Whilst my interest in assessment for learning has grown and developed over the years, it continues to feel partial and ever changing. I have experienced assessment practices in a number of capacities and continue to be passionate about the everyday ways teachers make sense of and assess children’s learning. This has led me to my current research, which focuses on investigating teachers’ understandings and practices of assessment.

Theoretical framework

The key theoretical framework that I have used within this study is social constructionism. At the core of social constructionism is the belief that knowledge is constructed through interaction and social processes (Burr, 1995; Lock & Strong, 2010). Knowledge is seen not as something people have or do not have, but rather as something people do together; knowledge exists between people (Burr, 1995; Lock & Strong, 2010; Moss, Dillon, & Statham, 2000). Social constructionists believe that people create knowledge together, rather than discover it (Burr, 1995). Reality and meanings are established through social processes in the course of everyday social interactions. Lock and Strong (2010) believe “people are self-defining and socially constructed participants in their shared lives” (p. 7). People are therefore actively creating rather than producing knowledge, and there are many alternative constructions of knowledge. Active interactions with other people in society produce and sustain knowledge (Burr, 1995, Moss et al., 2010). Language helps make it possible for people to construct knowledge (Burr, 1995).

Sociocultural approaches to education, as evident within Te Whāriki, are seen to be based on social constructionist views of knowledge (Ministry of Education, 1996). Drawing on social constructionist perspectives to guide this study within an early childhood setting was therefore a good fit.

Methodology

This article draws on a qualitative ethnographic study of one early childhood setting. The study is guided by three main questions: How are teachers assessing children’s learning in early childhood settings? How do teachers make sense of learning assessments? What are early childhood teachers’ understandings of learning assessments?

A qualitative research approach was used, as I aimed to develop an understanding of the meanings early childhood teachers associate with assessment (Bogdan & Biklen, 2007). The research was conducted in one early childhood setting, with teachers in the over two year old room, over a period of seven months, and using multiple methods of data collection to help develop an in-depth understanding of assessment within the setting. Data collection methods included participant observations, document analysis, attending and recording a fortnightly staff meeting, and six individual semi-structured interviews.

This article focuses on one theme from my initial findings that highlighted some of the ways teachers in the setting were engaging in assessment work.

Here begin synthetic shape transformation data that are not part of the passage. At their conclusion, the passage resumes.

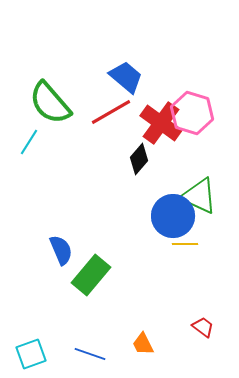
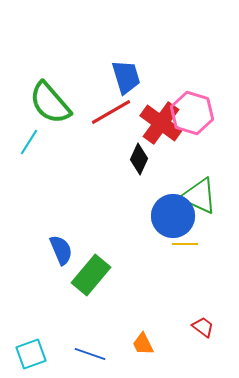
blue trapezoid: rotated 33 degrees clockwise
black diamond: rotated 16 degrees counterclockwise
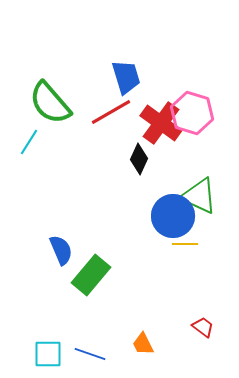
cyan square: moved 17 px right; rotated 20 degrees clockwise
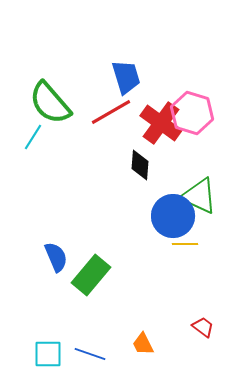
cyan line: moved 4 px right, 5 px up
black diamond: moved 1 px right, 6 px down; rotated 20 degrees counterclockwise
blue semicircle: moved 5 px left, 7 px down
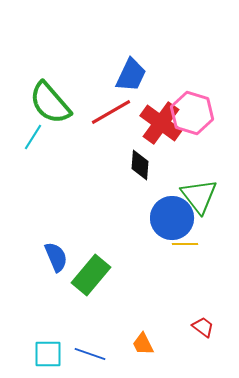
blue trapezoid: moved 5 px right, 2 px up; rotated 42 degrees clockwise
green triangle: rotated 27 degrees clockwise
blue circle: moved 1 px left, 2 px down
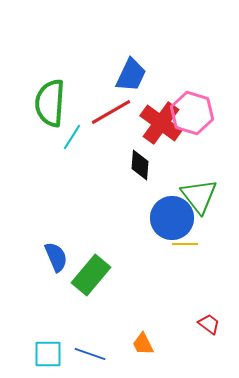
green semicircle: rotated 45 degrees clockwise
cyan line: moved 39 px right
red trapezoid: moved 6 px right, 3 px up
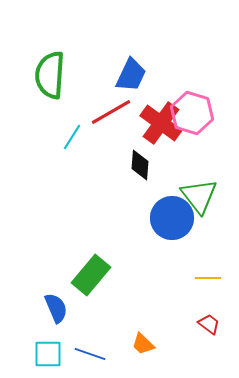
green semicircle: moved 28 px up
yellow line: moved 23 px right, 34 px down
blue semicircle: moved 51 px down
orange trapezoid: rotated 20 degrees counterclockwise
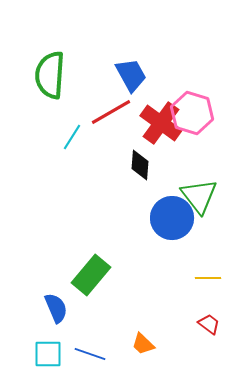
blue trapezoid: rotated 54 degrees counterclockwise
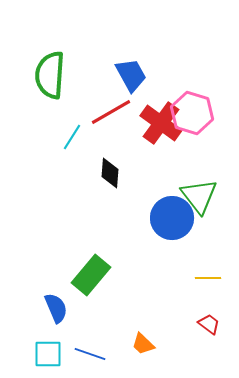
black diamond: moved 30 px left, 8 px down
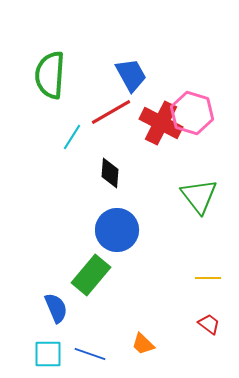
red cross: rotated 9 degrees counterclockwise
blue circle: moved 55 px left, 12 px down
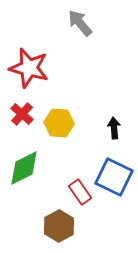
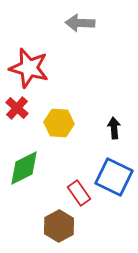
gray arrow: rotated 48 degrees counterclockwise
red cross: moved 5 px left, 6 px up
red rectangle: moved 1 px left, 1 px down
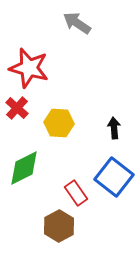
gray arrow: moved 3 px left; rotated 32 degrees clockwise
blue square: rotated 12 degrees clockwise
red rectangle: moved 3 px left
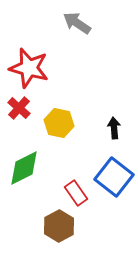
red cross: moved 2 px right
yellow hexagon: rotated 8 degrees clockwise
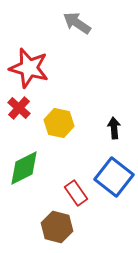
brown hexagon: moved 2 px left, 1 px down; rotated 16 degrees counterclockwise
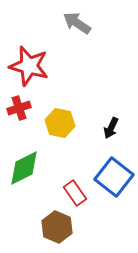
red star: moved 2 px up
red cross: rotated 30 degrees clockwise
yellow hexagon: moved 1 px right
black arrow: moved 3 px left; rotated 150 degrees counterclockwise
red rectangle: moved 1 px left
brown hexagon: rotated 8 degrees clockwise
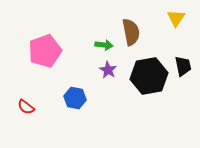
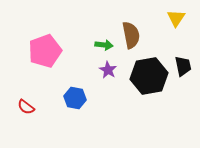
brown semicircle: moved 3 px down
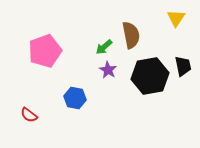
green arrow: moved 2 px down; rotated 132 degrees clockwise
black hexagon: moved 1 px right
red semicircle: moved 3 px right, 8 px down
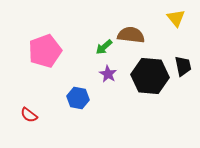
yellow triangle: rotated 12 degrees counterclockwise
brown semicircle: rotated 72 degrees counterclockwise
purple star: moved 4 px down
black hexagon: rotated 15 degrees clockwise
blue hexagon: moved 3 px right
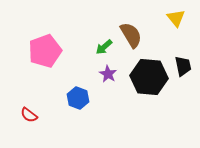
brown semicircle: rotated 52 degrees clockwise
black hexagon: moved 1 px left, 1 px down
blue hexagon: rotated 10 degrees clockwise
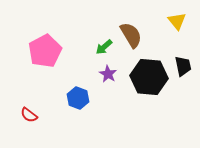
yellow triangle: moved 1 px right, 3 px down
pink pentagon: rotated 8 degrees counterclockwise
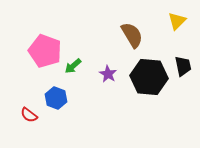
yellow triangle: rotated 24 degrees clockwise
brown semicircle: moved 1 px right
green arrow: moved 31 px left, 19 px down
pink pentagon: rotated 24 degrees counterclockwise
blue hexagon: moved 22 px left
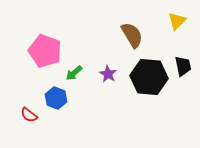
green arrow: moved 1 px right, 7 px down
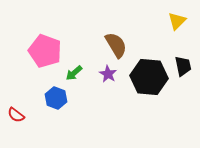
brown semicircle: moved 16 px left, 10 px down
red semicircle: moved 13 px left
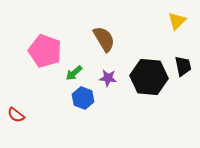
brown semicircle: moved 12 px left, 6 px up
purple star: moved 4 px down; rotated 24 degrees counterclockwise
blue hexagon: moved 27 px right
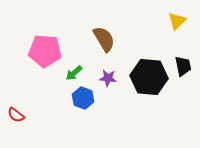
pink pentagon: rotated 16 degrees counterclockwise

Managing multiple perspectives

Initial research findings highlight that teachers in this setting were putting a lot of effort into assessment practices, with a particular focus on incorporating the voices of children, parents, families/whānau and other teachers within documented assessments. Teachers talked about their desire to make multiple perspectives work, where the voices of children, parents, as well as, at times, wider family/whānau members and other teachers, were clearly evident within practice in general and documented assessments.

Multiple perspectives were the topic of conversation on numerous occasions during recorded staff meetings, and each teacher discussed multiple perspectives during individual interviews. The general consensus seemed to be that gaining multiple perspectives was the ideal; however, in reality, this did not happen as often as teachers would like: “in a perfect world we would really like time to discuss individual children and would like to share it with parents and with each other” (Excerpt from staff meeting minutes). Within the next staff meeting, a teacher questioned how multiple perspectives were working, and, in response, one teacher articulated: “this is my biggest frustration, how, when and how to make it manageable with all the children.” As part of teachers’ attempts to manage multiple perspectives and get it right, each teacher discussed a range of ways how they currently access multiple perspectives, as well as some strategies they would like to try. What follows is a discussion of some of the strategies identified by the teachers.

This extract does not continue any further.